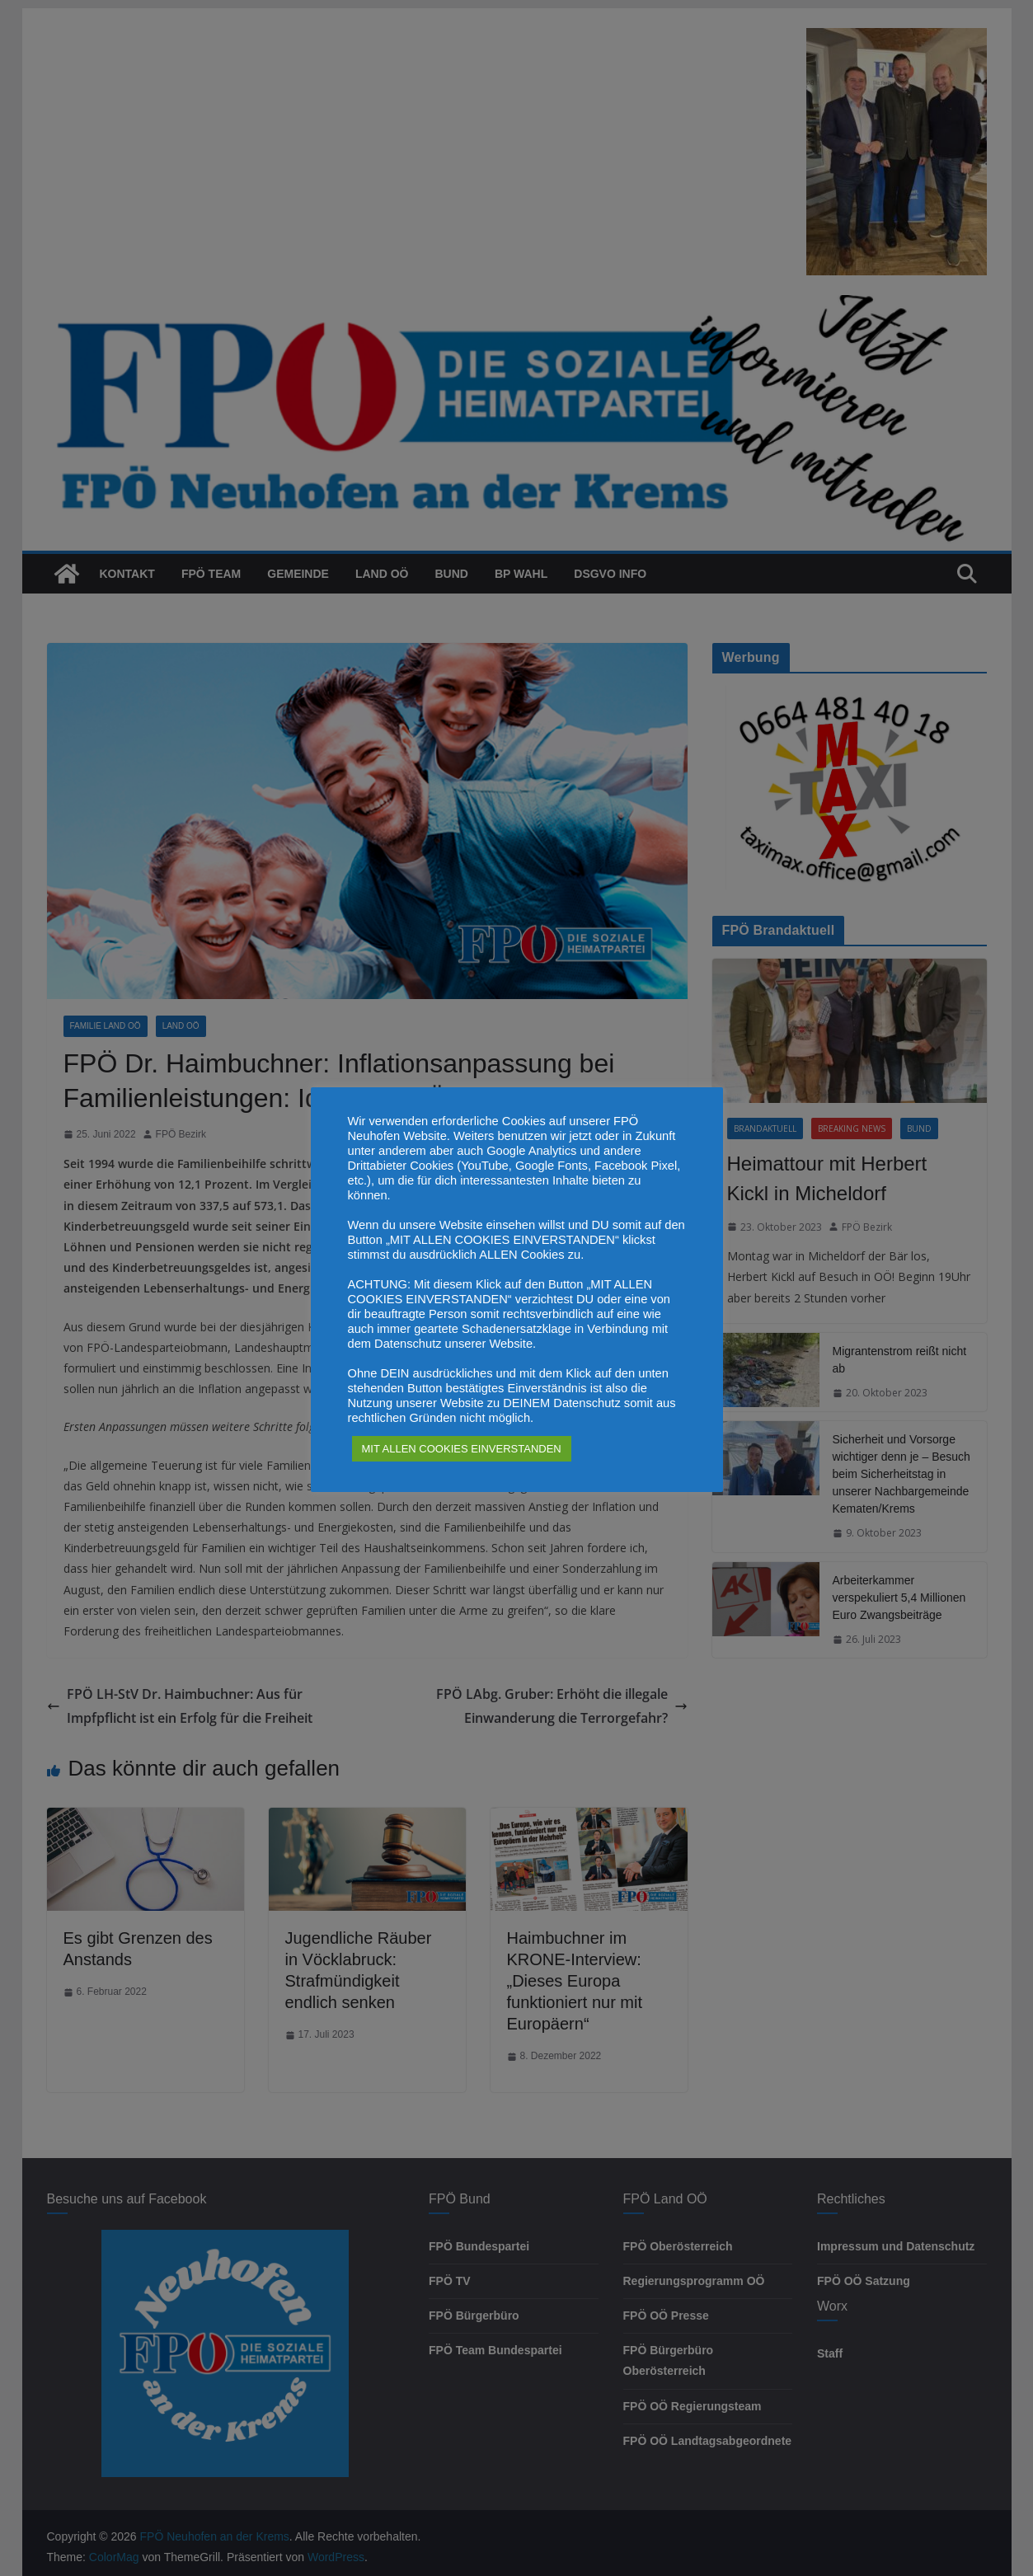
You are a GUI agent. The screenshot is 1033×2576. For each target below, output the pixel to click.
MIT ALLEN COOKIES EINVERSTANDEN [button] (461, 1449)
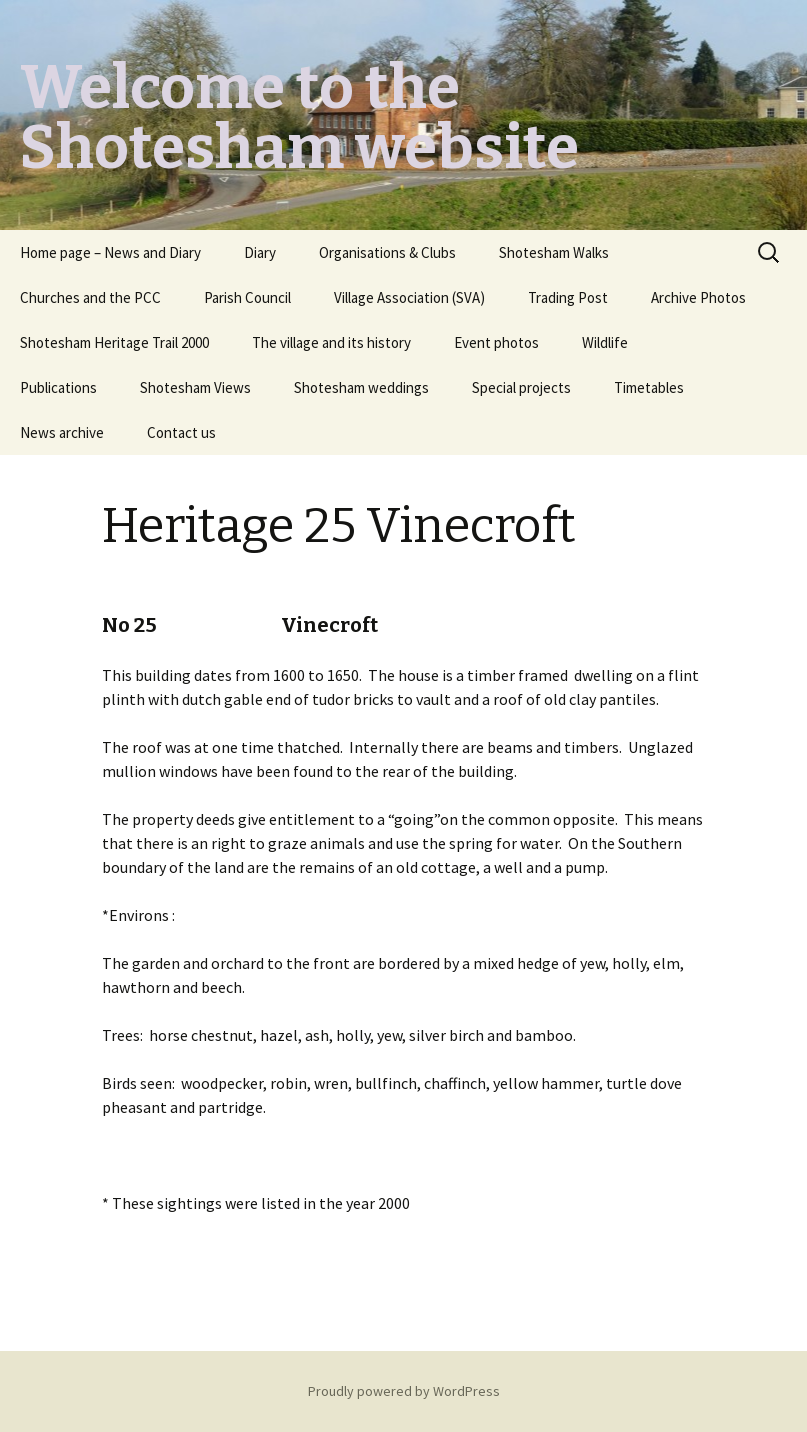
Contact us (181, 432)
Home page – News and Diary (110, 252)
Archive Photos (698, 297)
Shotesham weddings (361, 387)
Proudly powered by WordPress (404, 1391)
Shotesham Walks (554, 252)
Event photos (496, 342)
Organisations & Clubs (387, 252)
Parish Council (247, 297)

_ _ _ _ _

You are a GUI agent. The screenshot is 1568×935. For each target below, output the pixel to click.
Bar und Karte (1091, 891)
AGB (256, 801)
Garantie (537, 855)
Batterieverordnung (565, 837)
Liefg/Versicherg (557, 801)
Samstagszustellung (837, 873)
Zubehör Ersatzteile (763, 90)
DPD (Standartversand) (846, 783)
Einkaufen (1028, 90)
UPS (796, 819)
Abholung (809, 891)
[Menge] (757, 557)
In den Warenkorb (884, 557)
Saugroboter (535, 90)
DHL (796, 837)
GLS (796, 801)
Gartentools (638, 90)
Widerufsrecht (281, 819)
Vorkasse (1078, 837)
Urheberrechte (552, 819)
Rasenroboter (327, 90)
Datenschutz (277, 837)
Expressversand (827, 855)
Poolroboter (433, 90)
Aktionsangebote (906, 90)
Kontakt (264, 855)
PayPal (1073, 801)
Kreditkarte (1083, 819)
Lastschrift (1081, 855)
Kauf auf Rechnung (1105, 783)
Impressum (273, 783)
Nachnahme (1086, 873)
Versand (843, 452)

_ _ _ _ _

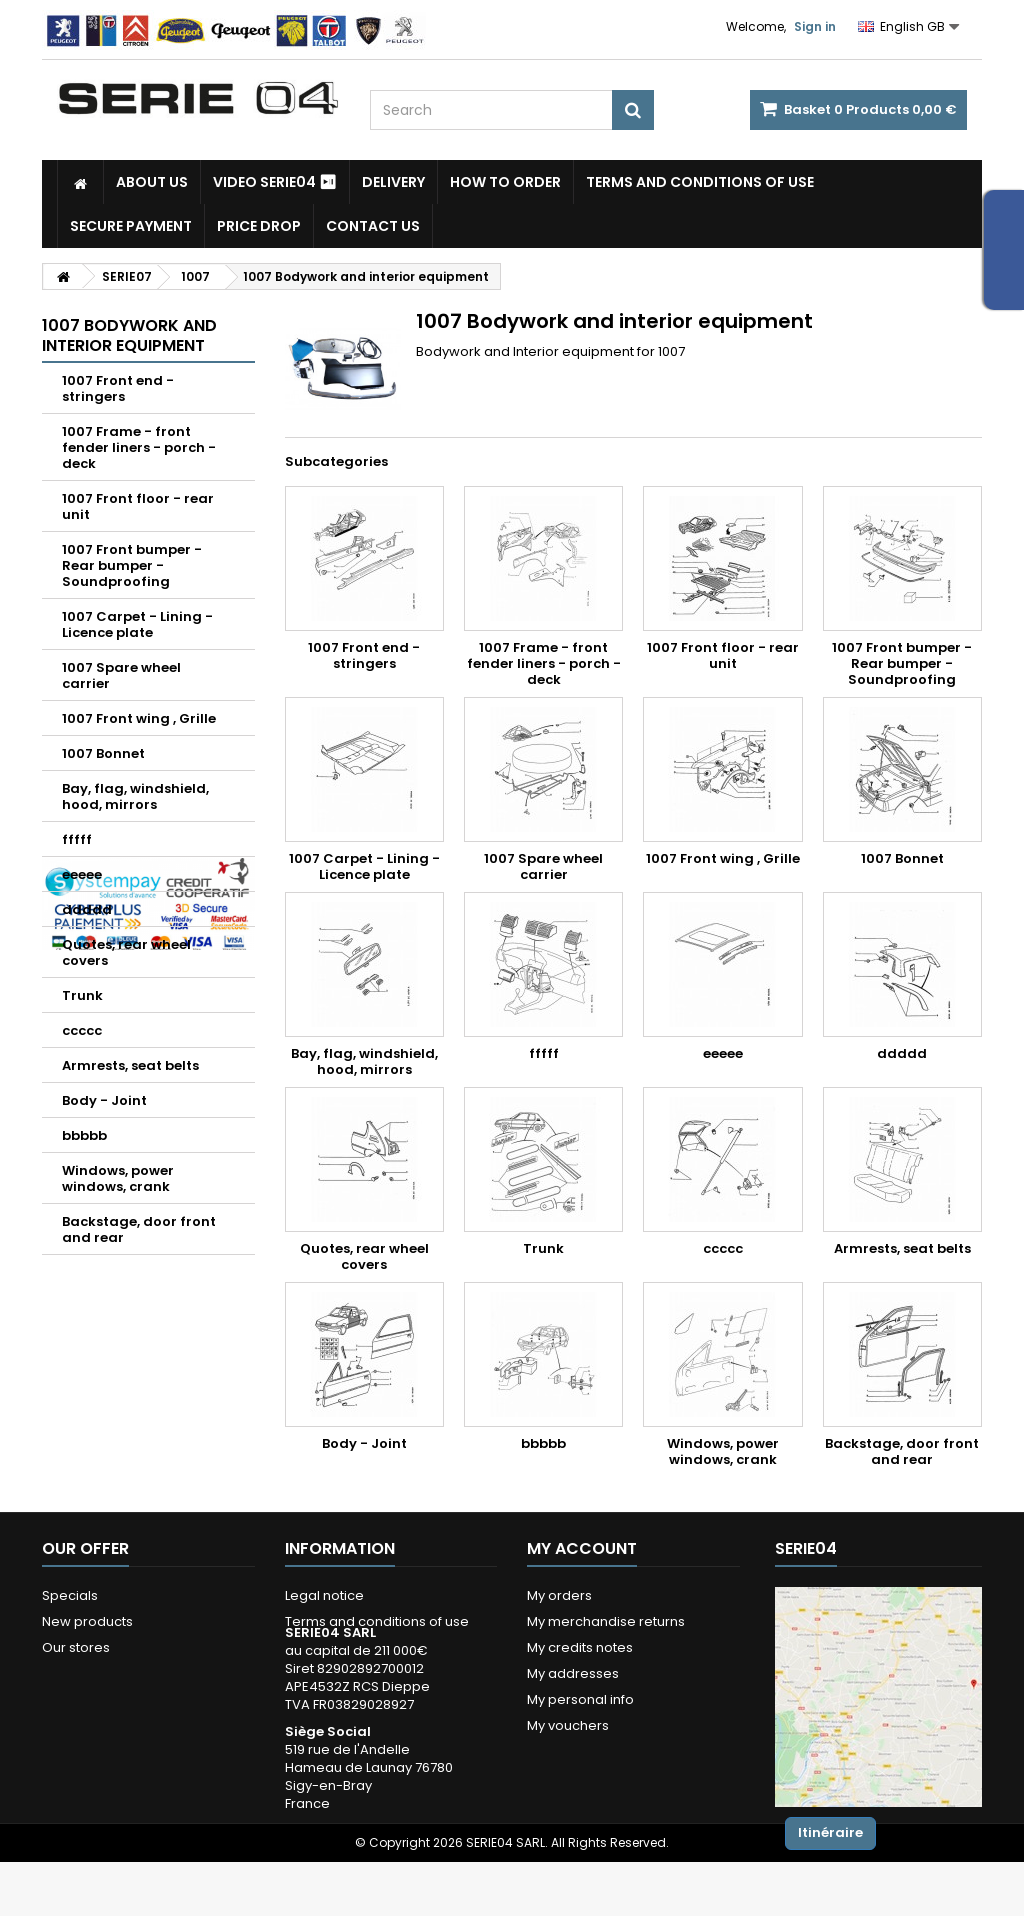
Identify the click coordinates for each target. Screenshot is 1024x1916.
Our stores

_ _ _ _ _

__Your task__: Look back at the entries above and repeat, unchanged, every line from the line holding "Shotesham weddings (361, 387)" through the line holding "Parish Council (247, 297)".

__Written answer__:
Shotesham weddings (361, 387)
Proudly powered by WordPress (404, 1391)
Shotesham Walks (554, 252)
Event photos (496, 342)
Organisations & Clubs (387, 252)
Parish Council (247, 297)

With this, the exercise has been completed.